Veronika Decides To Die by Paulo Coelho

Someone said, don’t judge a book by its cover, but no one said anything about judging a book by its title. Veronika Decides To Die is a quirky title, which pulls you in enough to pick up the book and start reading.

When you pick a book written by Paulo Coelho, you already have high hopes and Veronika Decides To Die has you hooked the moment you lay your eyes on it. Thankfully, what’s inside the book doesn’t disappoint either.

From alchemy to adultery, the author has a knack for dealing with sensitive subjects. This time he kills two birds with one stone. The author gives an insight into the metaphysical concept of astral projection and, at the same time, deals with a subject that is very personal to him–madness.

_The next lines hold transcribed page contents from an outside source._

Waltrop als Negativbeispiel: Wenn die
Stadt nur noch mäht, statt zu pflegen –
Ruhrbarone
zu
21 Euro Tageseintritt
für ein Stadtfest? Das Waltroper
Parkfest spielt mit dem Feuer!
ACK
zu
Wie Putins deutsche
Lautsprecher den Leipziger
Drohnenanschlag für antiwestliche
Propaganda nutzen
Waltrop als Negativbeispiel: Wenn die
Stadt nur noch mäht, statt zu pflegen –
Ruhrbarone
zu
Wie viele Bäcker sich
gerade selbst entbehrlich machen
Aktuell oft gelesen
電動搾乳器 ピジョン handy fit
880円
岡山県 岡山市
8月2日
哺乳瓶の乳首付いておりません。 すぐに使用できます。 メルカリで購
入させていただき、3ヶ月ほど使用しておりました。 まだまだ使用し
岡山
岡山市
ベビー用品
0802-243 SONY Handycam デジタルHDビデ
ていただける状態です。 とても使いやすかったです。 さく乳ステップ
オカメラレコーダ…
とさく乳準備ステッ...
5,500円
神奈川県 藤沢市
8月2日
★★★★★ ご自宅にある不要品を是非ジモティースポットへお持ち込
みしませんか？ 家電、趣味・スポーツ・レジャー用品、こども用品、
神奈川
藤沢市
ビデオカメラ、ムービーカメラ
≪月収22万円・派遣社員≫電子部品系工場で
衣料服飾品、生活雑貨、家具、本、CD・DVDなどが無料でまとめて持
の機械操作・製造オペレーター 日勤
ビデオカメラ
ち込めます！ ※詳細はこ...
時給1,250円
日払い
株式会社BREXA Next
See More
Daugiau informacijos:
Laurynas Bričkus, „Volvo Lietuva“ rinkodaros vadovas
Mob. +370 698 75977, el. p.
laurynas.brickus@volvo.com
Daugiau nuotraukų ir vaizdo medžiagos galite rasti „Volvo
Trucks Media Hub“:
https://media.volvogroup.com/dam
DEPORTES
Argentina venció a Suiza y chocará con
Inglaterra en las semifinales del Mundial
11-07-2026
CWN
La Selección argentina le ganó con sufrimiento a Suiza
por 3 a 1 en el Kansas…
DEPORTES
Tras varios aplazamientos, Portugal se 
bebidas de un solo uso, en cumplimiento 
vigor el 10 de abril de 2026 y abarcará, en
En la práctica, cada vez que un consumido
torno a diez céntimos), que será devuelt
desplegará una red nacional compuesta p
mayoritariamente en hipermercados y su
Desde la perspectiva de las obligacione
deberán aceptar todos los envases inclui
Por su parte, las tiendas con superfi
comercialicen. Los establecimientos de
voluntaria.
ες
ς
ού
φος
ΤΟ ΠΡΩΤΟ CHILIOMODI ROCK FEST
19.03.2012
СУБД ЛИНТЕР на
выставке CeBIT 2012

He takes the readers into a mental asylum and inside the heads of the ‘so called’ mad men through the eyes of a girl, Veronika, the protagonist. The book starts out dramatically as Veronika sits with ‘four packs of sleeping pills’. Ten pages into the book, Veronika attempts suicide. It shocks.

Not many can maintain the pace after this, but Coelho does it brilliantly. The reader is effortlessly taken into the realms of Sufism, astral travel, psychiatry, metaphysics and a storyline that ties it all together–the girl who tries to die.

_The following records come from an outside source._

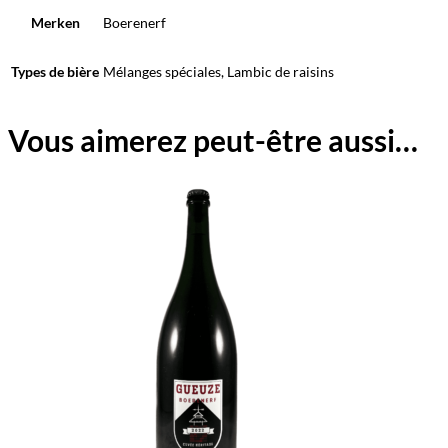
Merken
Boerenerf
Types de bière
Mélanges spéciales, Lambic de raisins
Vous aimerez peut-être aussi…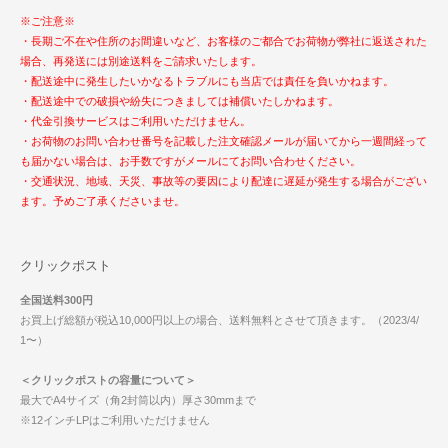
※ご注意※
・長期ご不在や住所のお間違いなど、お客様のご都合でお荷物が弊社に返送された
場合、再発送には別途送料をご請求いたします。
・配送途中に発生したいかなるトラブルにも当店では責任を負いかねます。
・配送途中での破損や紛失につきましては補償いたしかねます。
・代金引換サービスはご利用いただけません。
・お荷物のお問い合わせ番号を記載した注文確認メールが届いてから一週間経って
も届かない場合は、お手数ですがメールにてお問い合わせください。
・交通状況、地域、天災、事故等の要因により配達に遅延が発生する場合がござい
ます。予めご了承くださいませ。
クリックポスト
全国送料300円
お買上げ総額が税込10,000円以上の場合、送料無料とさせて頂きます。（2023/4/
1〜）
＜クリックポストの容量について＞
最大でA4サイズ（角2封筒以内）厚さ30mmまで
※12インチLPはご利用いただけません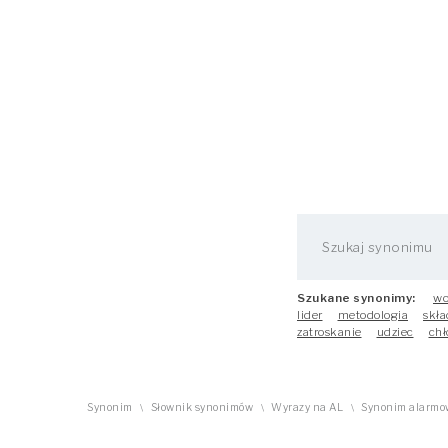
Szukane synonimy:
wo
lider
metodologia
skła
zatroskanie
udziec
chł
Synonim
Słownik synonimów
Wyrazy na AL
Synonim alarmo
\
\
\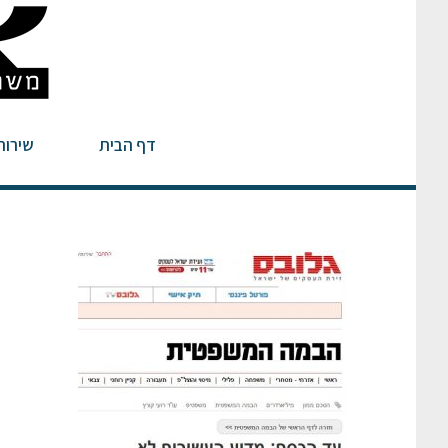
דף הבית
שירות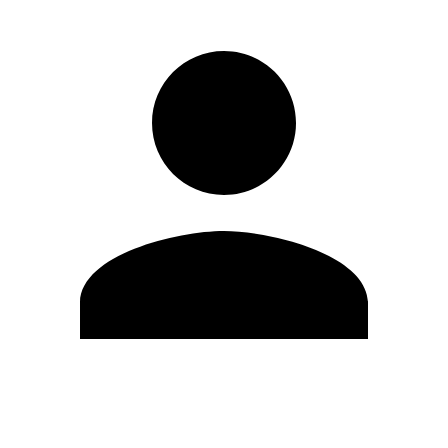
Editar Perfil
Mudar Senha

Veronika is relatable. She imbibes every quality and vice of the 21st century generation. Smart, beautiful, literate but dreadfully bored of her monotonous life, Veronika has little insight into herself, building walls around her and developing a fake persona instead, to gain society’s approval. Predictably, she believes that life is only going to get worse as she ages.

Throughout the narrative, the lines between madness and normal behaviour are blurred and both terms and their meanings are often used interchangeably. The other characters–which could have done with some more detailing–add to the narrative as Coelho tries to capture the human tendency of apathy and powerlessness. The rendition is powerful and can make the reader question ‘what exactly is normal behaviour. In fact, the readers might just find themselves advocating madness at times.

The book that starts out considerably morbid has an uplifting ending which is so subtle that it almost sneaks up to you.

Veronika Decides to Die promises too much. The best part is–it delivers.